なお、金利が下がることは決して悪いことばかりではありません。金利が高い時代には、資本(土地やお金)を持っていなければ、何もすることができませんでした。また、資本(土地やお金)を持っているというだけで大きな利益を得ることもできました。

金利が下がることによって、より多くのアイデアが試され、新しいサービスや商品が生まれ、多くの人にチャンスが広がっています。それが全世界で起きていることは、(銀行業の健全性が損なわれない範囲であれば)、本来は歓迎すべきことのように思います。
金利差の消滅はいずれ物価差の消滅にも行き着くので為替が動かない、というのは理論的にはさもありなん、という話になります。需給分析の重みが増しそうです
「流動性の罠」のことですかね。
金融政策は日本を始め機能していませんでしたが、コロナの影響もあり米国では雇用維持をすれば返済不要になる直接融資や各国で各種給付金など、金利操作ではなく資金を市場に直接注入する動きになっています。ただこれは経済政策というよりは社会信用不安を取り除くための一時的な措置という色彩が強いです。

金融政策が無効だということよりも、新興国などにおいて低金利環境下でドル建債務が膨らむ中で今後米国でインフレの兆しが出て金利を引き上げた際に新興国の財政が悪化して資金逃避や通貨安を招かないかどうかが心配です。新興国において固定相場制から変動相場制への移行は進み市場による調整メカニズムに期待できる一方で通貨が暴落すると金融機関が危機を迎えることになるからです。
ゆうちょの定期の金利は1990年には年6.0%程度(最高利率は1974年の年7.5%)でした。金融機関に預けてさえおけば、積極的に運用をしなくても着実に増えていく、そんな時代もあったのですよね。今となっては夢のようですが。
世界の成長フロンティアが消滅しつつあり、限界的な投資リターンが下がっているのが主たる要因です。経済成長をGDPという指標で測る限界を迎えているのでしょう。

記事ではDXに期待するとありますが、DXでは潜在成長率は上がりません。むしろ下がります。
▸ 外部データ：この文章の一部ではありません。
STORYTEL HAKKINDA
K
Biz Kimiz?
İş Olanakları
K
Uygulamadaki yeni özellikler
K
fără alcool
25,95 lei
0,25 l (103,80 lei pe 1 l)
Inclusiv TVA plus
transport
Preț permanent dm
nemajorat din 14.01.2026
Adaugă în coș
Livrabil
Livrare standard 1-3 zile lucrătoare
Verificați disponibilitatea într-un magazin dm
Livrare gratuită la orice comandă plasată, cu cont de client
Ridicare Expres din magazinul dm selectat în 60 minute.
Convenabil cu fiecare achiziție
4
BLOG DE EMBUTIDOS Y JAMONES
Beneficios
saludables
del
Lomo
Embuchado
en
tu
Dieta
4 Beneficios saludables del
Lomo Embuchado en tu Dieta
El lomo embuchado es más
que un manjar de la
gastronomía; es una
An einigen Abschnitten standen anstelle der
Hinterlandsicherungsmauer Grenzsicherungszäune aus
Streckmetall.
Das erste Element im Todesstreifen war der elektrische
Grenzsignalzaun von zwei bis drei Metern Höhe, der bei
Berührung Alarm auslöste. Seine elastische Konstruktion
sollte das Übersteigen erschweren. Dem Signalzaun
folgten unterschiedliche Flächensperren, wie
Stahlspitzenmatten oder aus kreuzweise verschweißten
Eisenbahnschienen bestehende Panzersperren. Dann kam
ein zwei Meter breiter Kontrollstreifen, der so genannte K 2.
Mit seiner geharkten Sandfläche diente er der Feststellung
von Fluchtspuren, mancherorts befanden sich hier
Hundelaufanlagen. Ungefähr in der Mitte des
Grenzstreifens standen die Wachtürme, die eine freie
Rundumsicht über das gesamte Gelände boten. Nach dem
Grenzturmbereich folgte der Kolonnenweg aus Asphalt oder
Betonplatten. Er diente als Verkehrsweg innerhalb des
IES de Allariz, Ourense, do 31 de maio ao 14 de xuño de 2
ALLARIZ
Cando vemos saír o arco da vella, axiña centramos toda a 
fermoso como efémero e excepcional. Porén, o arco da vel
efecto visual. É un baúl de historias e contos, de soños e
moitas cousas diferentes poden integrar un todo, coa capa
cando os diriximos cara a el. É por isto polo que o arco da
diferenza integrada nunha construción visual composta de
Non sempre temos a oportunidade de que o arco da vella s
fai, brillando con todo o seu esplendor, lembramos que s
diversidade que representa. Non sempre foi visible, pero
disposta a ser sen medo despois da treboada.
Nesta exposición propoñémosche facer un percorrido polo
クラウドSaaSを考えれば分かると思いますが、これは結局シェアリングモデルの一種です。何百社がカスタマイズソフトを使っていればそこには多額の開発コストがありましたが、インフラを含めて同じソフトをみんなでシェアすることになれば効率的になりその開発コストはいらなくなります。もちろん採用する企業にとってはコスト削減になるわけですが、みんなが一斉にこれをやると合成の誤謬でマクロレベルの投資が減ってしまうのです。製造の自動化で職にあぶれたブルーカラーワーカーが出たのと同様に、ホワイトカラーでもデジタル化によって失業する人が増えていくでしょう。これがデジタル化が進むことのジレンマ。
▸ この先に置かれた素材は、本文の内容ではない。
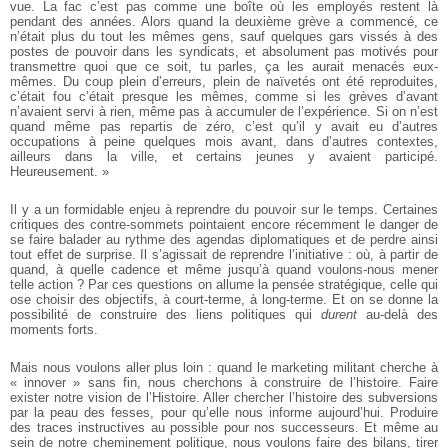
vue. La fac c’est pas comme une boîte où les employés restent là
pendant des années. Alors quand la deuxième grève a commencé, ce
n’était plus du tout les mêmes gens, sauf quelques gars vissés à des
postes de pouvoir dans les syndicats, et absolument pas motivés pour
transmettre quoi que ce soit, tu parles, ça les aurait menacés eux-
mêmes. Du coup plein d’erreurs, plein de naïvetés ont été reproduites,
c’était fou c’était presque les mêmes, comme si les grèves d’avant
n’avaient servi à rien, même pas à accumuler de l’expérience. Si on n’est
quand même pas repartis de zéro, c’est qu’il y avait eu d’autres
occupations à peine quelques mois avant, dans d’autres contextes,
ailleurs dans la ville, et certains jeunes y avaient participé.
Heureusement. »
Il y a un formidable enjeu à reprendre du pouvoir sur le temps. Certaines
critiques des contre-sommets pointaient encore récemment le danger de
se faire balader au rythme des agendas diplomatiques et de perdre ainsi
tout effet de surprise. Il s’agissait de reprendre l’initiative : où, à partir de
quand, à quelle cadence et même jusqu’à quand voulons-nous mener
telle action ? Par ces questions on allume la pensée stratégique, celle qui
ose choisir des objectifs, à court-terme, à long-terme. Et on se donne la
possibilité de construire des liens politiques qui
durent
au-delà des
moments forts.
Mais nous voulons aller plus loin : quand le marketing militant cherche à
« innover » sans fin, nous cherchons à construire de l’histoire. Faire
exister notre vision de l’Histoire. Aller chercher l’histoire des subversions
par la peau des fesses, pour qu’elle nous informe aujourd’hui. Produire
des traces instructives au possible pour nos successeurs. Et même au
sein de notre cheminement politique, nous voulons faire des bilans, tirer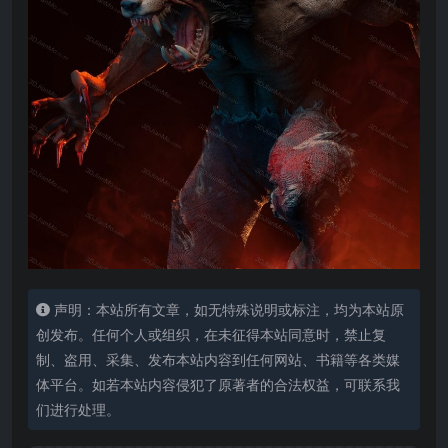
声明：本站所有文章，如无特殊说明或标注，均为本站原
创发布。任何个人或组织，在未征得本站同意时，禁止复
制、盗用、采集、发布本站内容到任何网站、书籍等各类媒
体平台。如若本站内容侵犯了原著者的合法权益，可联系我
们进行处理。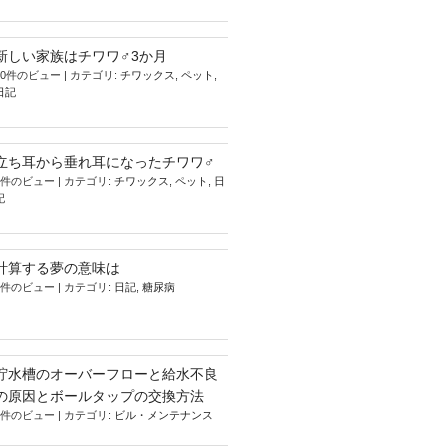
新しい家族はチワワ♂3か月
10件のビュー
|
カテゴリ:
チワックス
,
ペット
,
日記
立ち耳から垂れ耳になったチワワ♂
9件のビュー
|
カテゴリ:
チワックス
,
ペット
,
日
記
計算する夢の意味は
9件のビュー
|
カテゴリ:
日記
,
糖尿病
貯水槽のオーバーフローと給水不良
の原因とボールタップの交換方法
9件のビュー
|
カテゴリ:
ビル・メンテナンス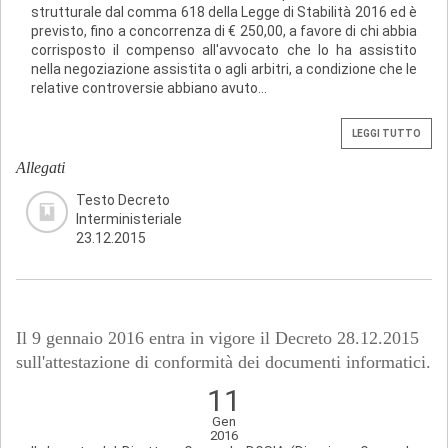
strutturale dal comma 618 della Legge di Stabilità 2016 ed è
previsto, fino a concorrenza di € 250,00, a favore di chi abbia
corrisposto il compenso all'avvocato che lo ha assistito
nella negoziazione assistita o agli arbitri, a condizione che le
relative controversie abbiano avuto...
LEGGI TUTTO
Allegati
Testo Decreto
Interministeriale
23.12.2015
Il 9 gennaio 2016 entra in vigore il Decreto 28.12.2015
sull'attestazione di conformità dei documenti informatici.
11
Gen
2016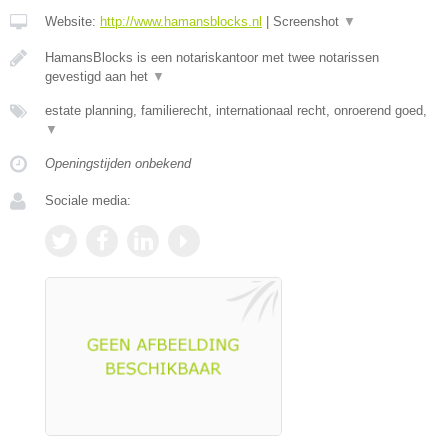
Website:
http://www.hamansblocks.nl
|
Screenshot
▼
HamansBlocks is een notariskantoor met twee notarissen
gevestigd aan het
▼
estate planning, familierecht, internationaal recht, onroerend goed,
▼
Openingstijden onbekend
Sociale media: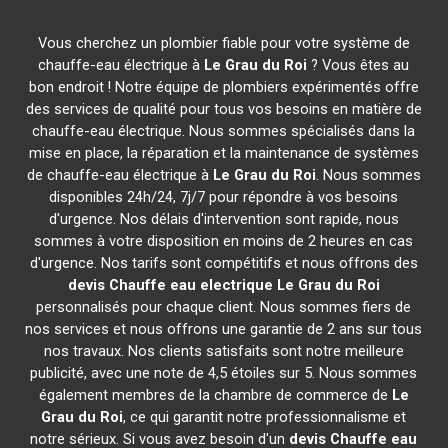
Vous cherchez un plombier fiable pour votre système de
chauffe-eau électrique à
Le Grau du Roi
? Vous êtes au
bon endroit ! Notre équipe de plombiers expérimentés offre
des services de qualité pour tous vos besoins en matière de
chauffe-eau électrique. Nous sommes spécialisés dans la
mise en place, la réparation et la maintenance de systèmes
de chauffe-eau électrique à
Le Grau du Roi
. Nous sommes
disponibles 24h/24, 7j/7 pour répondre à vos besoins
d'urgence. Nos délais d'intervention sont rapide, nous
sommes à votre disposition en moins de 2 heures en cas
d'urgence. Nos tarifs sont compétitifs et nous offrons des
devis Chauffe eau electrique
Le Grau du Roi
personnalisés pour chaque client. Nous sommes fiers de
nos services et nous offrons une garantie de 2 ans sur tous
nos travaux. Nos clients satisfaits sont notre meilleure
publicité, avec une note de 4,5 étoiles sur 5. Nous sommes
également membres de la chambre de commerce de
Le
Grau du Roi
, ce qui garantit notre professionnalisme et
notre sérieux. Si vous avez besoin d'un
devis Chauffe eau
そもそも預貯金でインフレヘッジなんて出来ませんよ。いつの時代の話ですか?中銀の政策金利の誘導目標はインフレ率ですから、名目リターンはあっても実質リターンは普通ゼロです。むしろ日本はデフレなので、預貯金の名目リターンはほぼゼロでも実質リターンはずっとプラスだったんですけど。賃金の時は実質賃金の話をしておきながら、金利のことになると名目リターンの話にしないでもらいたい。

(追記)
秋田さん、1974年の日本のインフレ率は石油ショックの影響で23.2%でした。ゆうちょの金利が7%でも実質リターンは大幅なマイナスで、購買力は着実に減少してました。こんなのは夢じゃなくて悪夢です
金利が1%未満になっていても、経済が活性化しない日本で、最近、銀行の役割ってなんなんだろう?と疑問を持ちます。
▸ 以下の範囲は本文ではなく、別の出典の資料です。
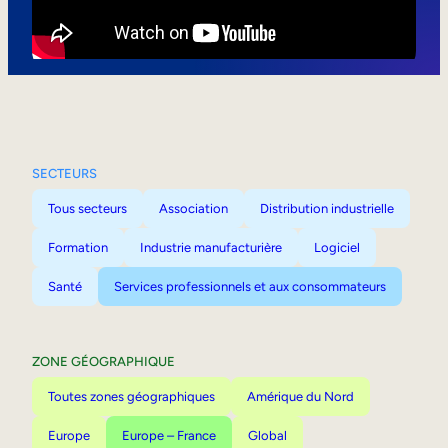
Mobilité interne
SECTEURS
Tous secteurs
Association
Distribution industrielle
Formation
Industrie manufacturière
Logiciel
Santé
Services professionnels et aux consommateurs
ZONE GÉOGRAPHIQUE
Toutes zones géographiques
Amérique du Nord
Europe
Europe – France
Global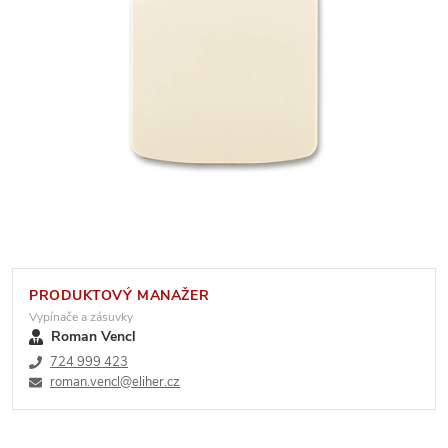
PRODUKTOVÝ MANAŽER
Vypínače a zásuvky
Roman Vencl
724 999 423
roman.vencl@eliher.cz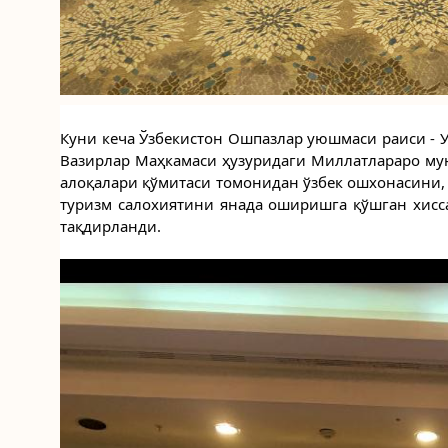
Куни кеча Ўзбекистон Ошпазлар уюшмаси раиси - У
Вазирлар Маҳкамаси ҳузуридаги Миллатлараро мун
алоқалари қўмитаси томонидан ўзбек ошхонасини, 
туризм салохиятини янада оширишга қўшган хисса
тақдирланди.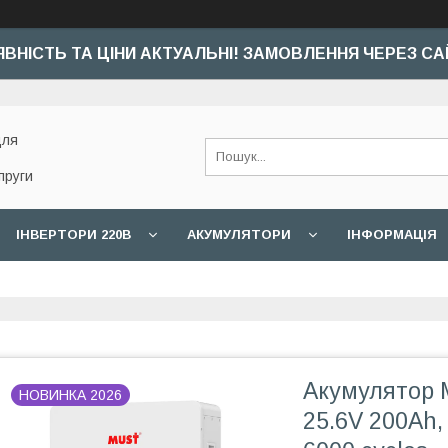
ЯВНІСТЬ ТА ЦІНИ АКТУАЛЬНІ! ЗАМОВЛЕННЯ ЧЕРЕЗ СА
для
пруги
ІНВЕРТОРИ 220В
АКУМУЛЯТОРИ
ІНФОРМАЦІЯ
Акумулятор 
НОВИНКА 2026
25.6V 200Ah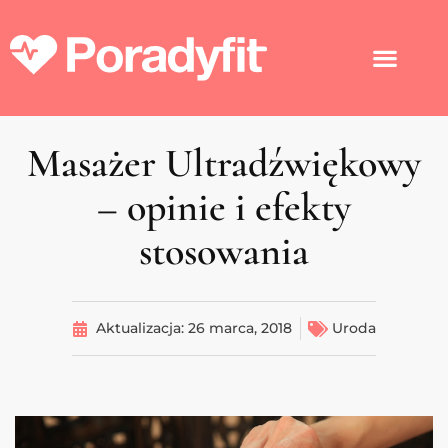
Masażer Ultradźwiękowy
– opinie i efekty
stosowania
Aktualizacja:
26 marca, 2018
Uroda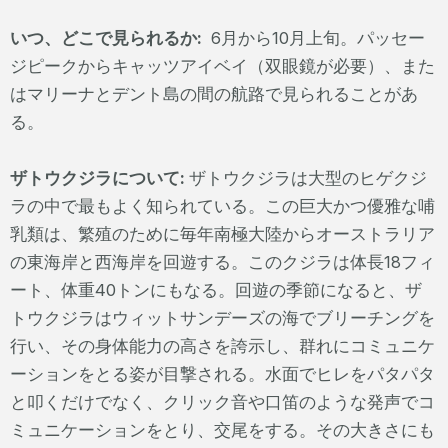
いつ、どこで見られるか:
6月から10月上旬。パッセー
ジピークからキャッツアイベイ（双眼鏡が必要）、また
はマリーナとデント島の間の航路で見られることがあ
る。
ザトウクジラについて:
ザトウクジラは大型のヒゲクジ
ラの中で最もよく知られている。この巨大かつ優雅な哺
乳類は、繁殖のために毎年南極大陸からオーストラリア
の東海岸と西海岸を回遊する。このクジラは体長18フィ
ート、体重40トンにもなる。回遊の季節になると、ザ
トウクジラはウィットサンデーズの海でブリーチングを
行い、その身体能力の高さを誇示し、群れにコミュニケ
ーションをとる姿が目撃される。水面でヒレをパタパタ
と叩くだけでなく、クリック音や口笛のような発声でコ
ミュニケーションをとり、交尾をする。その大きさにも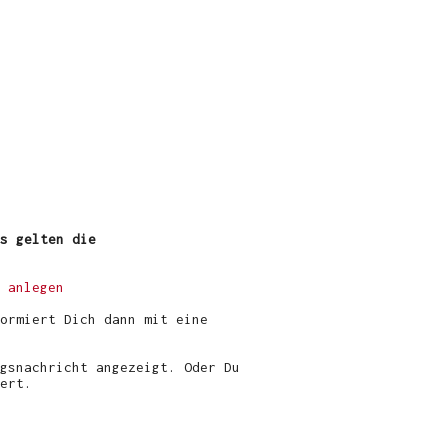
s gelten die
 anlegen
ormiert Dich dann mit eine
gsnachricht angezeigt. Oder Du
ert.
個人から見たら、銀行に預けても、金利は付かない、企業への成長融資も出来ない銀行は、今後何の為に存在するのか?

しかも、マイナンバー制度の迷走で、一時期全ての銀行口座とマイナンバーを紐付けしようという話しまで出てくると、決済と送金機能しか期待しなくなり、結局、銀行はそっぽ向かれる日が来るのでしょうかねぇ…
一般的には、財政政策と金融政策を総動員すれば景気が浮揚すると言われています(昨今は怪しいですけど)。

ただ、今回の政策はコロナによるマイナスを少しでも緩和しようというものなので、積極的な景気浮揚効果は期待できないのではないでしょうか?

支柱に投入されたマネーのかなりの部分が「死に金」になるでしょうし、財政政策の累乗効果も期待できません。